Hello,
I am using cuffcompare to identify novel transcripts. However, I am suspicious that many of these "novel" transcripts may be junk/noise, because I was expecting something like 5-10 novel transcripts, but am getting thousands.
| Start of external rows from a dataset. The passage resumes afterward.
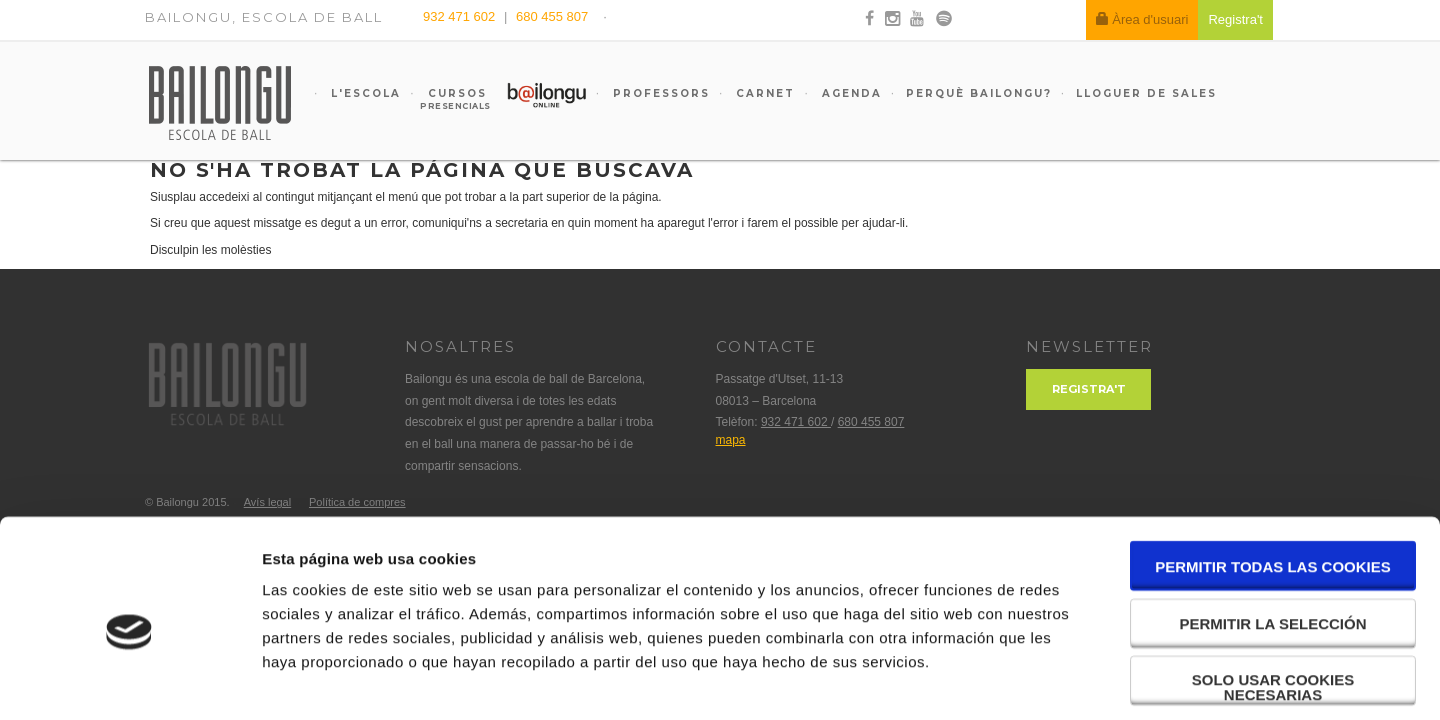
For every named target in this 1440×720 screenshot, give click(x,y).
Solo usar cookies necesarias (1273, 599)
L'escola (363, 93)
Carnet (763, 93)
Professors (659, 93)
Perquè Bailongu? (979, 93)
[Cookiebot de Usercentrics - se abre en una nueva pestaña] (129, 681)
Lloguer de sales (1146, 93)
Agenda (849, 93)
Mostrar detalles (1074, 680)
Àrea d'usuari (1142, 19)
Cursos (448, 99)
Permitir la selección (1273, 535)
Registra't (1089, 389)
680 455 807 (552, 16)
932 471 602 (461, 16)
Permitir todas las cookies (1273, 478)
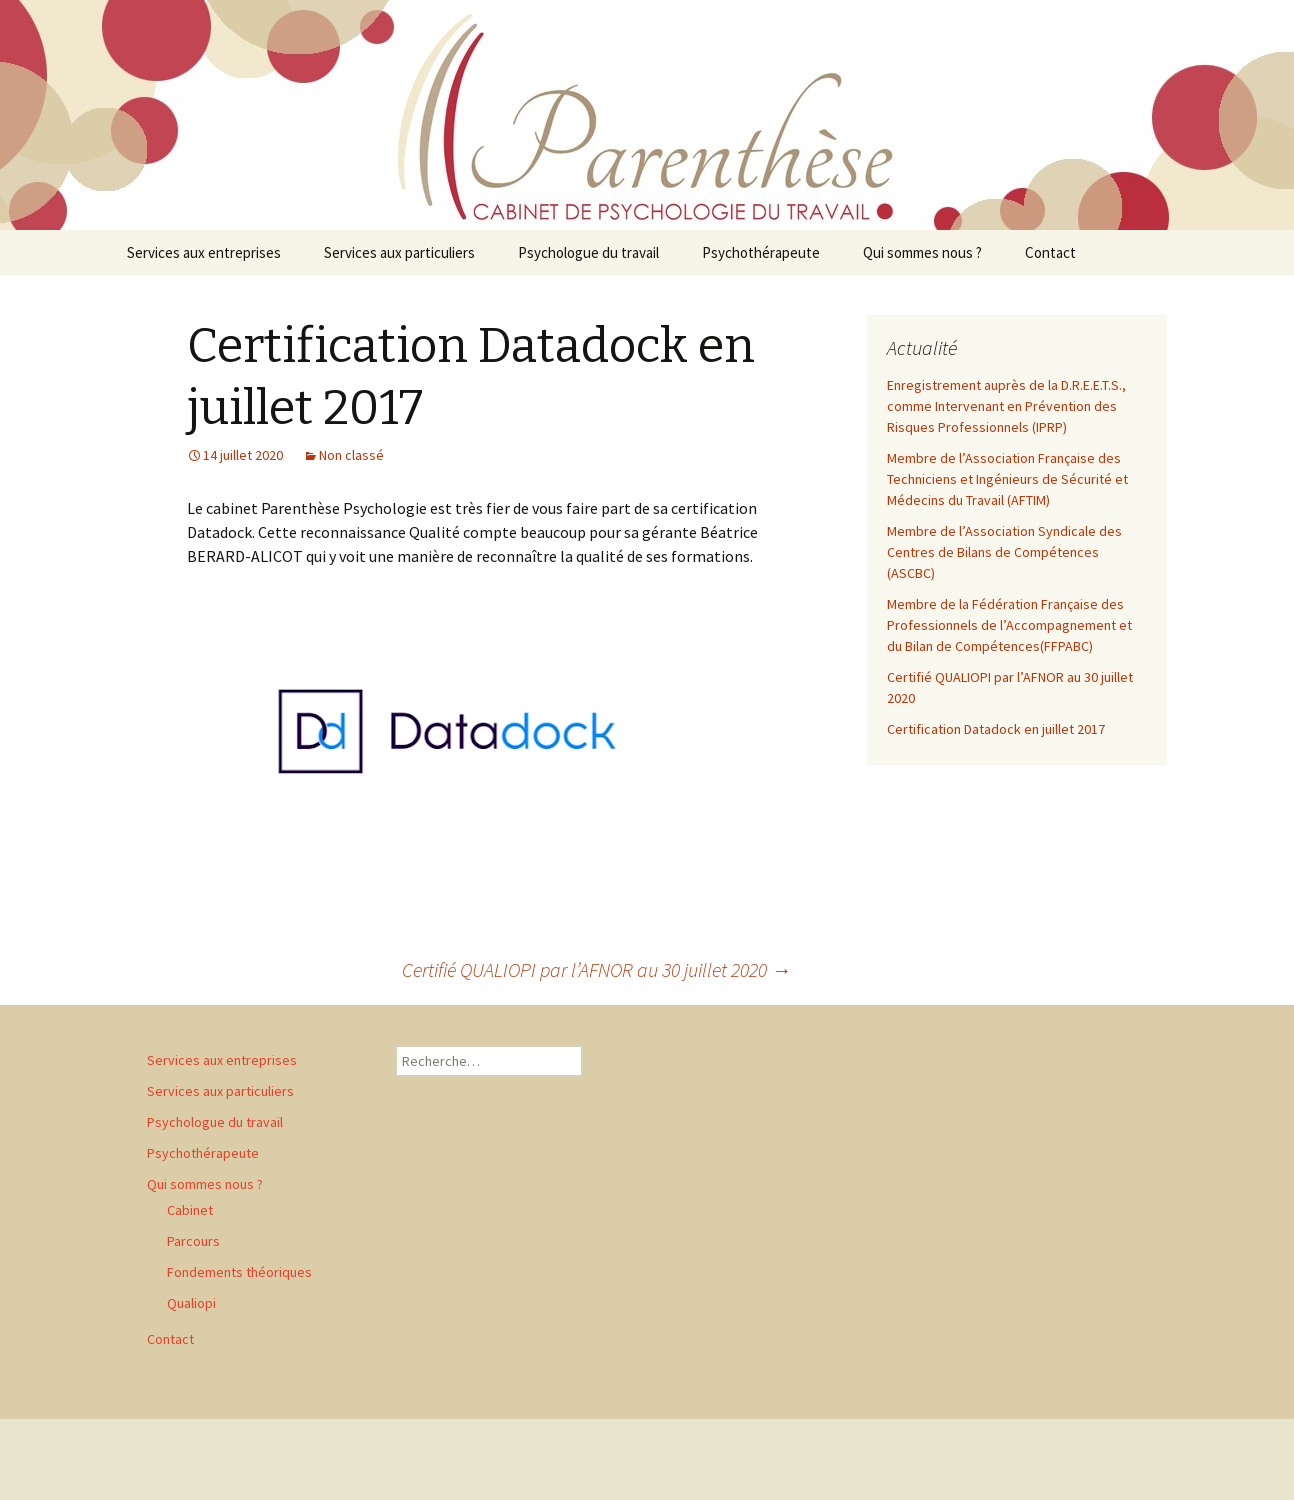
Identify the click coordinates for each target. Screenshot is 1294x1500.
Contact (1050, 252)
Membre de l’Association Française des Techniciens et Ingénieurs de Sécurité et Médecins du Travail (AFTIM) (1007, 479)
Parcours (193, 1241)
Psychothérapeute (761, 252)
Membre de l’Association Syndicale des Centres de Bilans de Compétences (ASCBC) (1004, 552)
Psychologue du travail (588, 252)
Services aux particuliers (399, 252)
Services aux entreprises (204, 252)
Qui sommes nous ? (922, 252)
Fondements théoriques (239, 1272)
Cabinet (190, 1210)
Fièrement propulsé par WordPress (233, 1459)
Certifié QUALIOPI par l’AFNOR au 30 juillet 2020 (596, 969)
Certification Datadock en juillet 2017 (996, 729)
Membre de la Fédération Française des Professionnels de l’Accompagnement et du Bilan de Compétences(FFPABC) (1009, 625)
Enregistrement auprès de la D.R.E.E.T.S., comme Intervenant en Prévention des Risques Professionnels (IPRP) (1006, 406)
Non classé (351, 455)
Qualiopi (191, 1303)
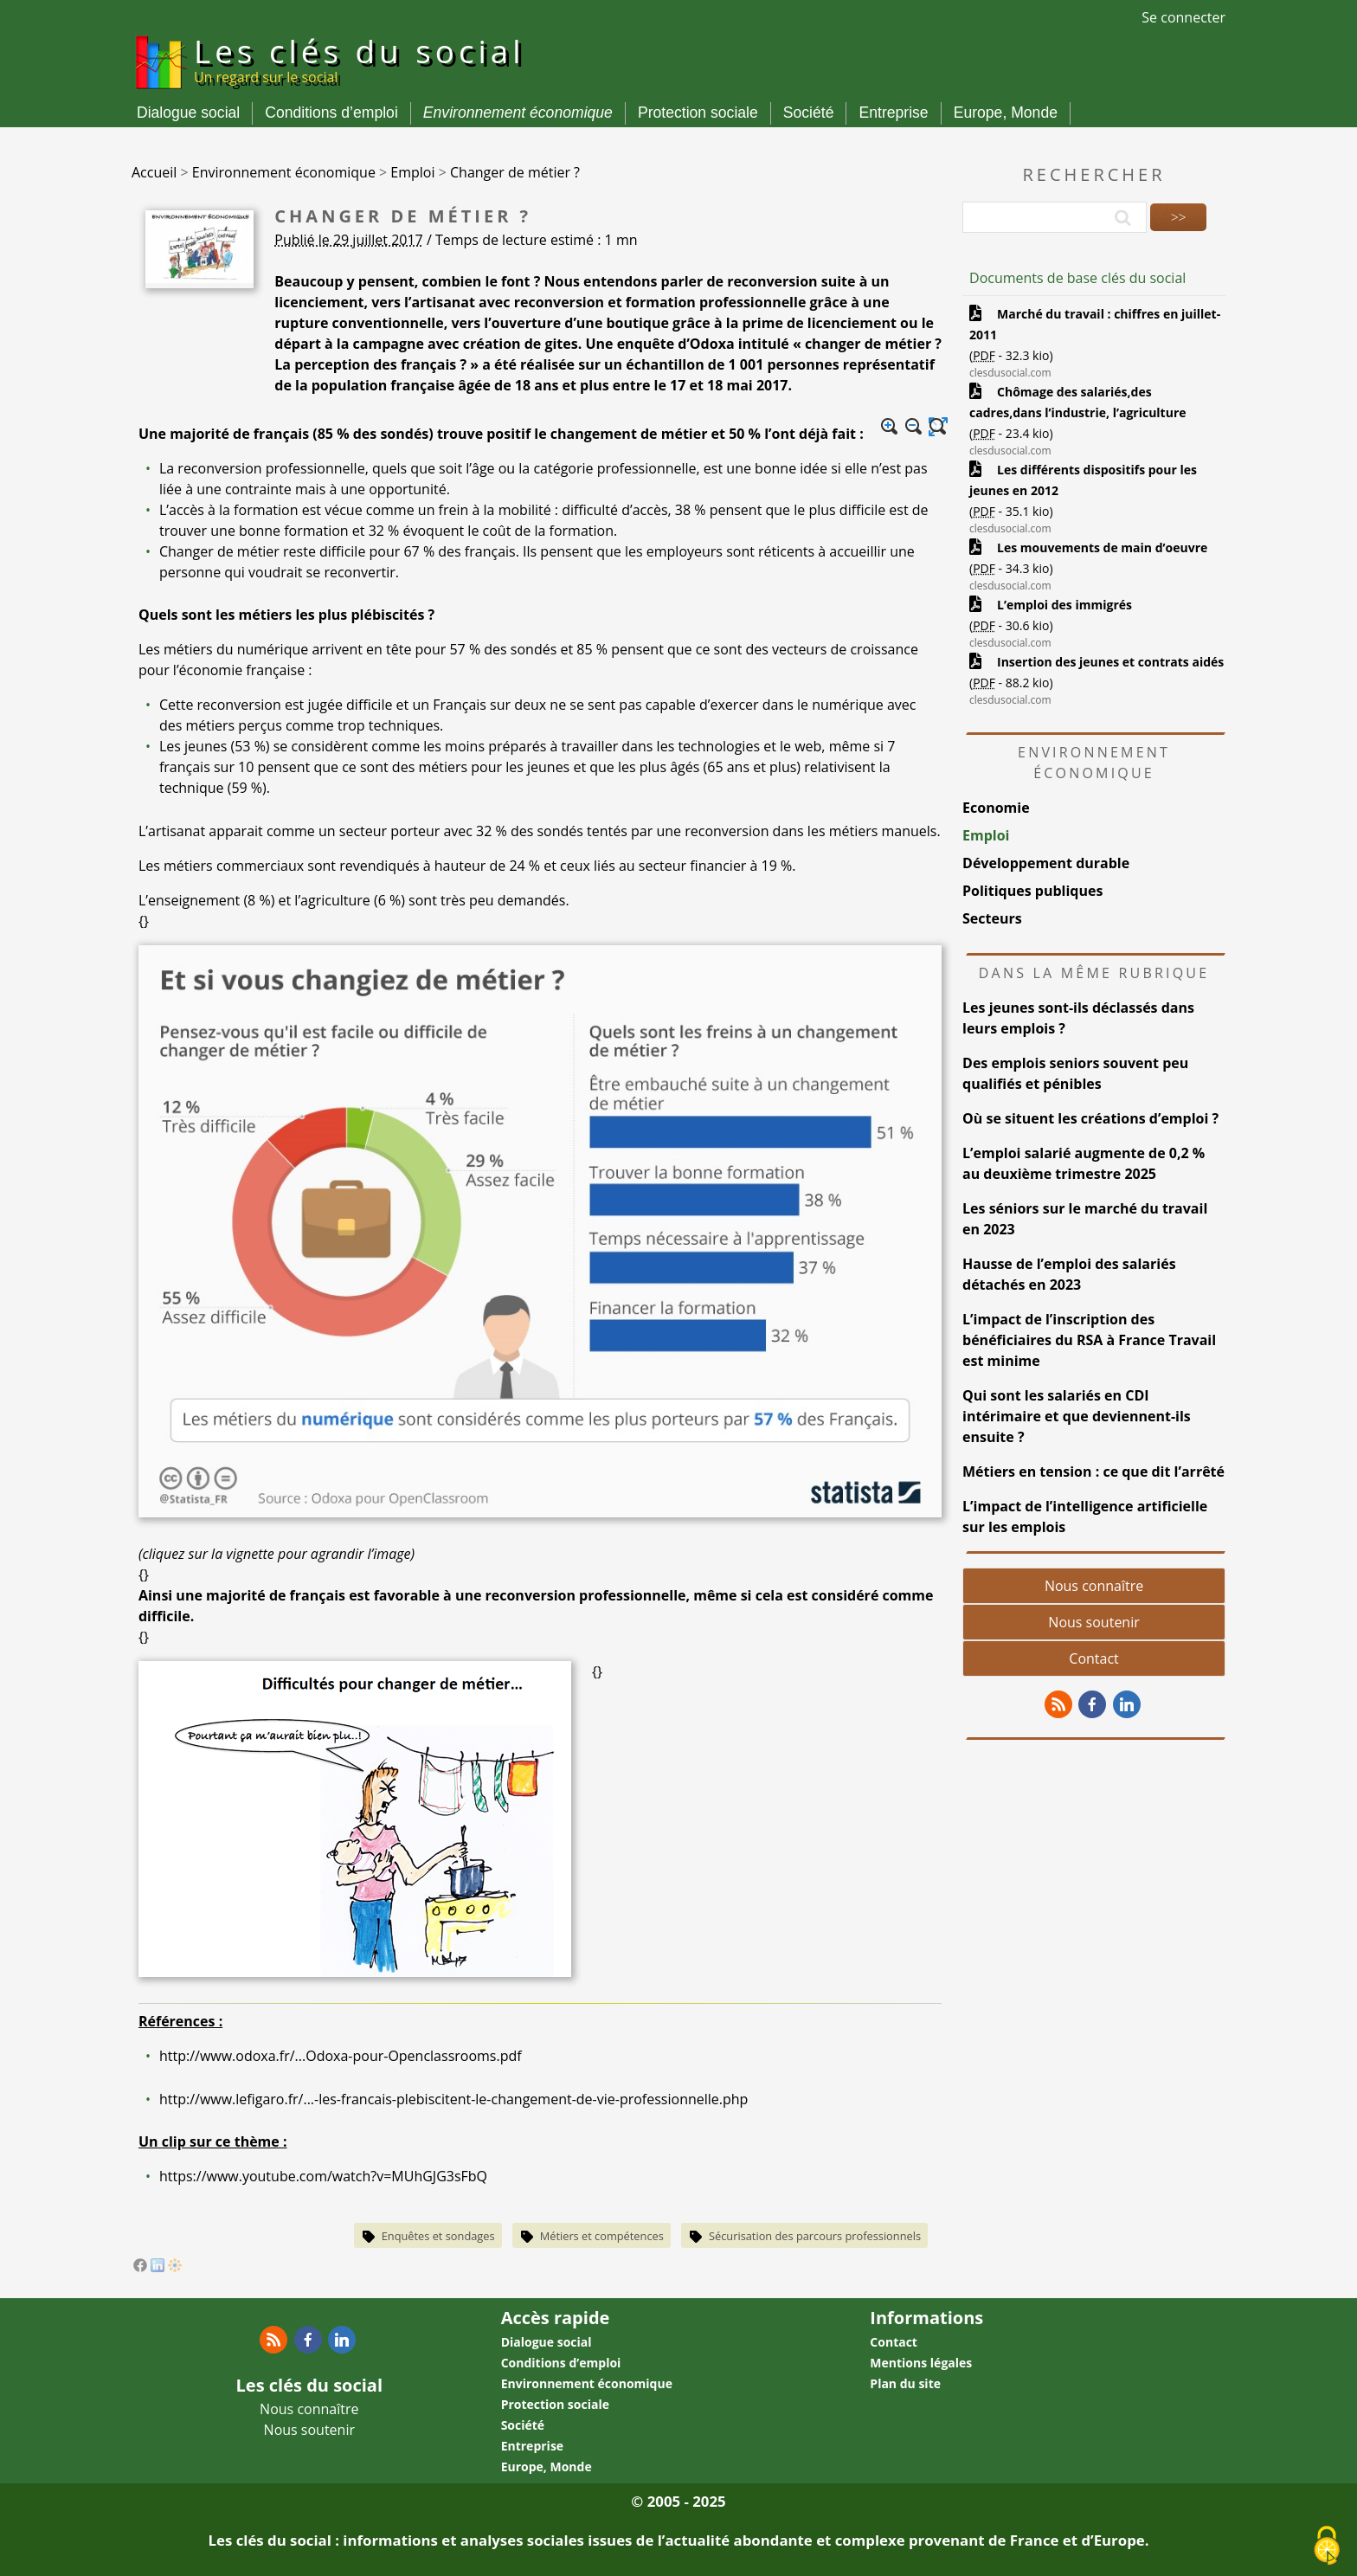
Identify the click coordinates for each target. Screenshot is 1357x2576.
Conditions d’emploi (331, 112)
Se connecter (1183, 17)
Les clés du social (359, 58)
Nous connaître (1094, 1585)
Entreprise (893, 112)
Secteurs (992, 918)
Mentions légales (921, 2362)
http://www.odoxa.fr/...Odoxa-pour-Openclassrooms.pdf (340, 2055)
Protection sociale (698, 112)
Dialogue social (188, 112)
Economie (996, 807)
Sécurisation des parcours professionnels (815, 2236)
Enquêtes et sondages (438, 2236)
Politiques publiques (1032, 890)
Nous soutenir (1093, 1622)
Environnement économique (518, 112)
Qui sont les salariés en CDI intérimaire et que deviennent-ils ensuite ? (1076, 1416)
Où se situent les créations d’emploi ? (1090, 1118)
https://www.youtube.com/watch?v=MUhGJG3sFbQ (323, 2176)
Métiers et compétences (602, 2236)
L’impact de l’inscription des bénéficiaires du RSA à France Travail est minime (1089, 1340)
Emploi (985, 835)
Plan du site (905, 2383)
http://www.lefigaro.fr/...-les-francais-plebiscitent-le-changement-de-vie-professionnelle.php (453, 2099)
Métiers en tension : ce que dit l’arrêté (1093, 1471)
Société (808, 112)
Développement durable (1045, 863)
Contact (1093, 1658)
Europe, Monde (1006, 112)
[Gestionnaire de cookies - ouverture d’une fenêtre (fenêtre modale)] (1326, 2546)
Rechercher (1094, 174)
Many transcripts even show up without chromosomes in the combined GTF!
my output:
# Cuffcompare v2.2.1 | Command line was:
#cuffcompare -s /illumina/runs/RNASeq/Gencode27/GRCh38.p10.genome.fa -r /illumina/runs/RNASeq/Gencode27/gencode.v27.annotation.gtf tra
nscripts.gtf
#
#= Summary for dataset: transcripts.gtf :
# Query mRNAs : 212216 in 66959 loci (173199 multi-exon transcripts)
# (20867 multi-transcript loci, ~3.2 transcripts per locus)
# Reference mRNAs : 198869 in 54870 loci (174194 multi-exon)
# Super-loci w/ reference transcripts: 47911
#--------------------| Sn | Sp | fSn | fSp
Base level: 99.7 92.1 - -
Exon level: 150.1 146.9 100.0 100.0
Intron level: 99.4 98.7 100.0 100.0
Intron chain level: 96.0 96.6 100.0 100.0
Transcript level: 96.1 90.0 87.7 82.2
Locus level: 100.0 81.8 100.0 81.8
Matching intron chains: 167245
Matching loci: 54851
Missed exons: 12/573839 ( 0.0%)
Novel exons: 13301/586450 ( 2.3%)
Missed introns: 1783/352804 ( 0.5%)
Novel introns: 155/355547 ( 0.0%)
Missed loci: 6/54870 ( 0.0%)
Novel loci: 12140/66959 ( 18.1%)
Total union super-loci across all input datasets: 66949
I have tried to run cuffcompare with output on a public data set, but for some reason cuffcompare isn't reporting this information with the public data set:
# Cuffcompare v2.2.1 | Command line was:
#cuffcompare -s /illumina/runs/RNASeq/Gencode27/GRCh38.p10.genome.fa -r /illumina/runs/RNASeq/Gencode27/gencode.v27.annotation.gtf SRR5335744/transcripts.gtf SRR5335745/transcripts.gtf SRR5335746/transcripts.gtf SRR5335747/transcripts.gtf SRR5335748/transcripts.gtf SRR533
5749/transcripts.gtf SRR5335750/transcripts.gtf SRR5335751/transcripts.gtf SRR5335752/transcripts.gtf SRR5335753/transcripts.gtf SRR5335754/transcripts.gtf SRR5335755/transcripts.gtf SRR5335756/transcripts.gtf SRR5335757/transcripts.gtf SRR5335758/transcripts.gtf SRR53357
59/transcripts.gtf SRR5335760/transcripts.gtf SRR5335761/transcripts.gtf SRR5335762/transcripts.gtf SRR5335763/transcripts.gtf SRR5335764/transcripts.gtf SRR5335765/transcripts.gtf SRR5335766/transcripts.gtf SRR5335767/transcripts.gtf SRR5335768/transcripts.gtf SRR5335769
/transcripts.gtf
#
Total union super-loci across all input datasets: 72350
(23997 multi-transcript, ~5.0 transcripts per locus)
are these results typical for cuffcompare in RNA-Seq?